== TASK TO COMPLETE ==
Report each line from the records where the string "utility" turns up.
===== DATA SUPPLIED
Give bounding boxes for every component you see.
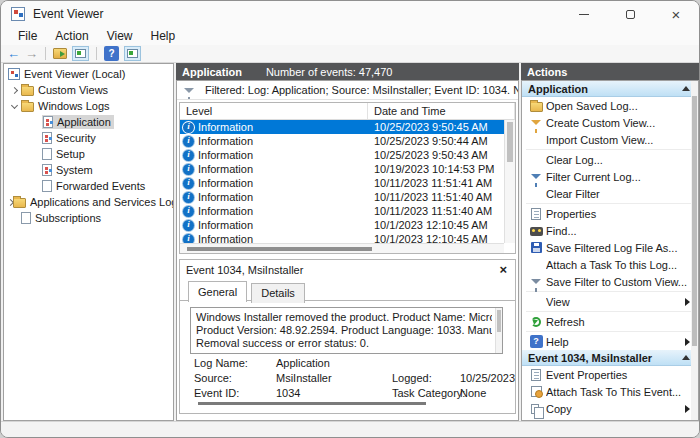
description-line: Product Version: 48.92.2594. Product Lan… <box>196 324 492 337</box>
scrollbar-thumb[interactable] <box>187 247 372 251</box>
tree-item-event-viewer-local[interactable]: Event Viewer (Local) <box>4 66 173 82</box>
description-line: Removal success or error status: 0. <box>196 337 492 350</box>
information-icon <box>183 136 194 147</box>
help-icon[interactable]: ? <box>104 46 119 61</box>
actions-title-bar: Actions <box>521 63 699 80</box>
chevron-right-icon[interactable] <box>11 86 18 93</box>
event-list: Level Date and Time Information 10/25/20… <box>179 102 516 254</box>
chevron-down-icon[interactable] <box>11 101 18 108</box>
action-attach-task-to-this-event[interactable]: Attach Task To This Event... <box>522 383 698 400</box>
tree-item-custom-views[interactable]: Custom Views <box>4 82 173 98</box>
save-icon <box>531 242 542 253</box>
logged-label: Logged: <box>392 372 432 384</box>
event-list-horizontal-scrollbar[interactable] <box>180 243 504 253</box>
detail-header: Event 1034, MsiInstaller <box>180 260 515 279</box>
scrollbar-thumb[interactable] <box>497 310 501 332</box>
folder-icon <box>13 198 26 208</box>
menubar: File Action View Help <box>1 27 699 45</box>
tab-general[interactable]: General <box>188 281 247 302</box>
description-line: Windows Installer removed the product. P… <box>196 311 492 324</box>
tree-item-system[interactable]: System <box>4 162 173 178</box>
close-icon <box>672 7 681 22</box>
event-row[interactable]: Information 10/25/2023 9:50:44 AM <box>180 134 504 148</box>
export-icon[interactable] <box>53 48 67 59</box>
separator <box>526 291 694 292</box>
action-help[interactable]: Help <box>522 333 698 350</box>
event-row[interactable]: Information 10/1/2023 12:10:45 AM <box>180 218 504 232</box>
scrollbar-thumb[interactable] <box>692 96 697 346</box>
column-header-level[interactable]: Level <box>180 103 368 119</box>
funnel-icon <box>184 88 194 93</box>
show-action-pane-button[interactable] <box>124 46 141 61</box>
tab-details[interactable]: Details <box>251 283 305 303</box>
actions-section-application[interactable]: Application <box>522 81 698 97</box>
menu-action[interactable]: Action <box>46 27 97 45</box>
event-row[interactable]: Information 10/25/2023 9:50:43 AM <box>180 148 504 162</box>
tree-item-applications-and-services-logs[interactable]: Applications and Services Logs <box>4 194 173 210</box>
log-icon <box>42 132 52 144</box>
show-console-tree-button[interactable] <box>72 46 89 61</box>
submenu-arrow-icon <box>685 298 690 306</box>
forward-icon[interactable]: → <box>25 47 38 60</box>
action-view[interactable]: View <box>522 293 698 310</box>
action-copy[interactable]: Copy <box>522 400 698 417</box>
action-save-filter-to-custom-view[interactable]: Save Filter to Custom View... <box>522 273 698 290</box>
event-fields: Log Name: Application Source: MsiInstall… <box>180 357 515 405</box>
collapse-icon[interactable] <box>682 355 690 360</box>
task-icon <box>531 386 542 397</box>
description-scrollbar[interactable] <box>495 308 502 353</box>
event-row[interactable]: Information 10/19/2023 10:14:53 PM <box>180 162 504 176</box>
action-open-saved-log[interactable]: Open Saved Log... <box>522 97 698 114</box>
information-icon <box>183 220 194 231</box>
submenu-arrow-icon <box>685 338 690 346</box>
event-row[interactable]: Information 10/11/2023 11:51:41 AM <box>180 176 504 190</box>
tree-item-windows-logs[interactable]: Windows Logs <box>4 98 173 114</box>
detail-horizontal-scrollbar[interactable] <box>198 402 426 405</box>
titlebar: Event Viewer <box>1 1 699 27</box>
close-button[interactable] <box>653 1 699 27</box>
logged-value: 10/25/2023 9:50:45 AM <box>460 372 515 384</box>
menu-file[interactable]: File <box>9 27 46 45</box>
action-save-filtered-log-file-as[interactable]: Save Filtered Log File As... <box>522 239 698 256</box>
source-label: Source: <box>194 372 232 384</box>
source-value: MsiInstaller <box>276 372 332 384</box>
find-icon <box>530 227 543 236</box>
action-event-properties[interactable]: Event Properties <box>522 366 698 383</box>
actions-vertical-scrollbar[interactable] <box>691 81 698 420</box>
detail-close-button[interactable] <box>499 263 507 276</box>
tree-item-application[interactable]: Application <box>4 114 173 130</box>
event-row[interactable]: Information 10/11/2023 11:51:40 AM <box>180 204 504 218</box>
tree-item-security[interactable]: Security <box>4 130 173 146</box>
action-create-custom-view[interactable]: Create Custom View... <box>522 114 698 131</box>
scrollbar-thumb[interactable] <box>507 122 513 162</box>
event-row[interactable]: Information 10/11/2023 11:51:40 AM <box>180 190 504 204</box>
action-filter-current-log[interactable]: Filter Current Log... <box>522 168 698 185</box>
actions-section-event-1034[interactable]: Event 1034, MsiInstaller <box>522 350 698 366</box>
collapse-icon[interactable] <box>682 86 690 91</box>
menu-view[interactable]: View <box>98 27 142 45</box>
event-row[interactable]: Information 10/1/2023 12:10:45 AM <box>180 232 504 243</box>
detail-tabs: General Details <box>180 279 515 301</box>
tree-item-setup[interactable]: Setup <box>4 146 173 162</box>
action-refresh[interactable]: Refresh <box>522 313 698 330</box>
filter-status-bar: Filtered: Log: Application; Source: MsiI… <box>177 81 518 100</box>
minimize-button[interactable] <box>561 1 607 27</box>
event-row[interactable]: Information 10/25/2023 9:50:45 AM <box>180 120 504 134</box>
action-find[interactable]: Find... <box>522 222 698 239</box>
action-properties[interactable]: Properties <box>522 205 698 222</box>
column-header-date-and-time[interactable]: Date and Time <box>368 103 515 119</box>
action-attach-a-task-to-this-log[interactable]: Attach a Task To this Log... <box>522 256 698 273</box>
help-icon <box>530 335 543 348</box>
event-list-vertical-scrollbar[interactable] <box>504 120 515 243</box>
folder-icon <box>21 102 34 112</box>
action-clear-log[interactable]: Clear Log... <box>522 151 698 168</box>
menu-help[interactable]: Help <box>142 27 185 45</box>
tree-item-subscriptions[interactable]: Subscriptions <box>4 210 173 226</box>
action-import-custom-view[interactable]: Import Custom View... <box>522 131 698 148</box>
separator <box>526 311 694 312</box>
tree-item-forwarded-events[interactable]: Forwarded Events <box>4 178 173 194</box>
back-icon[interactable]: ← <box>7 47 20 60</box>
maximize-button[interactable] <box>607 1 653 27</box>
minimize-icon <box>579 14 589 15</box>
action-clear-filter[interactable]: Clear Filter <box>522 185 698 202</box>
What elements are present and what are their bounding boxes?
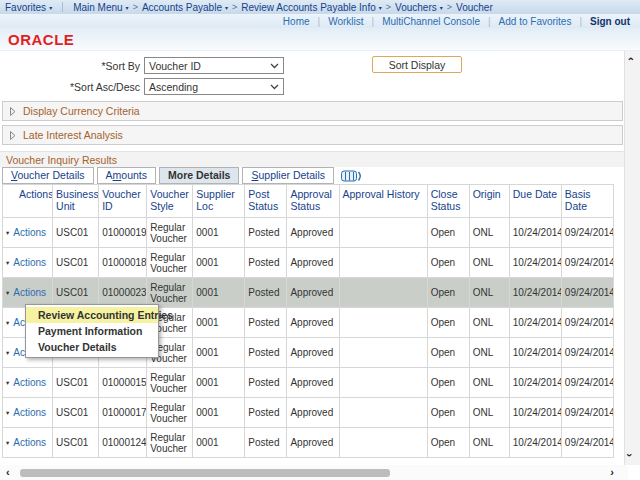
favorites-menu[interactable]: Favorites ▾ bbox=[5, 2, 52, 13]
tab-supplier-details[interactable]: Supplier Details bbox=[242, 167, 334, 184]
sort-asc-desc-label: *Sort Asc/Desc bbox=[0, 81, 140, 93]
actions-cell: ▾Actions bbox=[3, 398, 53, 428]
cell-approval_history bbox=[339, 278, 427, 308]
section-label: Late Interest Analysis bbox=[23, 129, 123, 141]
cell-post_status: Posted bbox=[245, 218, 287, 248]
vertical-scrollbar[interactable]: › › bbox=[624, 51, 640, 465]
actions-link[interactable]: Actions bbox=[13, 257, 46, 268]
breadcrumb-review-ap-info[interactable]: Review Accounts Payable Info ▾ bbox=[241, 2, 382, 13]
chevron-down-icon: ▾ bbox=[225, 4, 228, 11]
section-label: Display Currency Criteria bbox=[23, 105, 140, 117]
cell-close_status: Open bbox=[427, 398, 469, 428]
actions-caret-icon[interactable]: ▾ bbox=[6, 229, 9, 236]
actions-link[interactable]: Actions bbox=[13, 227, 46, 238]
horizontal-scrollbar[interactable]: ‹ › bbox=[0, 465, 628, 480]
chevron-down-icon bbox=[270, 84, 279, 90]
sign-out-link[interactable]: Sign out bbox=[590, 16, 630, 27]
utility-separator: | bbox=[318, 16, 321, 27]
tab-voucher-details[interactable]: Voucher Details bbox=[2, 167, 94, 184]
cell-basis_date: 09/24/2014 bbox=[561, 278, 613, 308]
cell-voucher_style: Regular Voucher bbox=[147, 218, 193, 248]
actions-caret-icon[interactable]: ▾ bbox=[6, 289, 9, 296]
scroll-right-icon[interactable]: › bbox=[610, 466, 614, 478]
sort-asc-desc-select[interactable]: Ascending bbox=[144, 78, 284, 95]
column-header: Approval History bbox=[339, 185, 427, 218]
table-row: ▾ActionsUSC0101000018Regular Voucher0001… bbox=[3, 248, 614, 278]
cell-voucher_style: Regular Voucher bbox=[147, 368, 193, 398]
cell-close_status: Open bbox=[427, 248, 469, 278]
display-currency-criteria-section[interactable]: Display Currency Criteria bbox=[2, 101, 623, 121]
sort-display-button[interactable]: Sort Display bbox=[372, 56, 462, 73]
home-link[interactable]: Home bbox=[283, 16, 310, 27]
table-row: ▾ActionsUSC0101000015Regular Voucher0001… bbox=[3, 368, 614, 398]
cell-due_date: 10/24/2014 bbox=[509, 368, 561, 398]
scroll-up-icon[interactable]: › bbox=[624, 57, 636, 61]
worklist-link[interactable]: Worklist bbox=[328, 16, 363, 27]
menu-item-review-accounting-entries[interactable]: Review Accounting Entries bbox=[26, 307, 158, 323]
menu-item-payment-information[interactable]: Payment Information bbox=[26, 323, 158, 339]
menu-item-voucher-details[interactable]: Voucher Details bbox=[26, 339, 158, 355]
cell-voucher_id: 01000019 bbox=[99, 218, 147, 248]
cell-basis_date: 09/24/2014 bbox=[561, 248, 613, 278]
sort-by-select[interactable]: Voucher ID bbox=[144, 57, 284, 74]
cell-voucher_id: 01000018 bbox=[99, 248, 147, 278]
tabs-row: Voucher DetailsAmountsMore DetailsSuppli… bbox=[2, 167, 625, 184]
cell-origin: ONL bbox=[469, 248, 509, 278]
multichannel-console-link[interactable]: MultiChannel Console bbox=[382, 16, 480, 27]
tab-more-details[interactable]: More Details bbox=[159, 167, 239, 184]
actions-caret-icon[interactable]: ▾ bbox=[6, 409, 9, 416]
tabs: Voucher DetailsAmountsMore DetailsSuppli… bbox=[2, 167, 337, 184]
actions-caret-icon[interactable]: ▾ bbox=[6, 439, 9, 446]
utility-separator: | bbox=[488, 16, 491, 27]
cell-post_status: Posted bbox=[245, 338, 287, 368]
cell-basis_date: 09/24/2014 bbox=[561, 398, 613, 428]
actions-link[interactable]: Actions bbox=[13, 287, 46, 298]
breadcrumb-vouchers[interactable]: Vouchers ▾ bbox=[395, 2, 443, 13]
breadcrumb-separator-icon: > bbox=[447, 2, 452, 12]
cell-supplier_loc: 0001 bbox=[193, 398, 245, 428]
crumb-label: Review Accounts Payable Info bbox=[241, 2, 376, 13]
cell-business_unit: USC01 bbox=[53, 428, 99, 458]
cell-close_status: Open bbox=[427, 368, 469, 398]
breadcrumb-accounts-payable[interactable]: Accounts Payable ▾ bbox=[142, 2, 228, 13]
table-row: ▾ActionsUSC0101000023Regular Voucher0001… bbox=[3, 278, 614, 308]
crumb-label: Voucher bbox=[456, 2, 493, 13]
cell-business_unit: USC01 bbox=[53, 278, 99, 308]
cell-post_status: Posted bbox=[245, 398, 287, 428]
actions-link[interactable]: Actions bbox=[13, 407, 46, 418]
tab-amounts[interactable]: Amounts bbox=[97, 167, 156, 184]
actions-caret-icon[interactable]: ▾ bbox=[6, 349, 9, 356]
actions-caret-icon[interactable]: ▾ bbox=[6, 259, 9, 266]
oracle-logo: ORACLE bbox=[8, 31, 74, 48]
column-header: Approval Status bbox=[287, 185, 339, 218]
scroll-left-icon[interactable]: ‹ bbox=[6, 466, 10, 478]
accesskey-underline: V bbox=[11, 169, 17, 181]
cell-approval_status: Approved bbox=[287, 368, 339, 398]
add-to-favorites-link[interactable]: Add to Favorites bbox=[499, 16, 572, 27]
cell-approval_history bbox=[339, 248, 427, 278]
show-all-columns-icon[interactable] bbox=[341, 170, 364, 182]
cell-basis_date: 09/24/2014 bbox=[561, 428, 613, 458]
cell-voucher_style: Regular Voucher bbox=[147, 248, 193, 278]
cell-close_status: Open bbox=[427, 218, 469, 248]
accesskey-underline: S bbox=[251, 169, 258, 181]
actions-caret-icon[interactable]: ▾ bbox=[6, 319, 9, 326]
horizontal-scrollbar-thumb[interactable] bbox=[20, 469, 390, 477]
cell-origin: ONL bbox=[469, 368, 509, 398]
scroll-down-icon[interactable]: › bbox=[624, 453, 636, 457]
actions-caret-icon[interactable]: ▾ bbox=[6, 379, 9, 386]
cell-voucher_style: Regular Voucher bbox=[147, 278, 193, 308]
cell-supplier_loc: 0001 bbox=[193, 218, 245, 248]
table-row: ▾ActionsUSC0101000017Regular Voucher0001… bbox=[3, 398, 614, 428]
cell-approval_history bbox=[339, 338, 427, 368]
late-interest-analysis-section[interactable]: Late Interest Analysis bbox=[2, 125, 623, 145]
breadcrumb-voucher[interactable]: Voucher bbox=[456, 2, 493, 13]
cell-due_date: 10/24/2014 bbox=[509, 428, 561, 458]
cell-basis_date: 09/24/2014 bbox=[561, 338, 613, 368]
cell-approval_history bbox=[339, 368, 427, 398]
cell-supplier_loc: 0001 bbox=[193, 308, 245, 338]
actions-link[interactable]: Actions bbox=[13, 377, 46, 388]
actions-link[interactable]: Actions bbox=[13, 437, 46, 448]
breadcrumb-main-menu[interactable]: Main Menu ▾ bbox=[73, 2, 128, 13]
cell-approval_status: Approved bbox=[287, 248, 339, 278]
==========
== SOLUTION FOR THIS TASK ==
utility-separator: | bbox=[318, 16, 321, 27]
utility-separator: | bbox=[488, 16, 491, 27]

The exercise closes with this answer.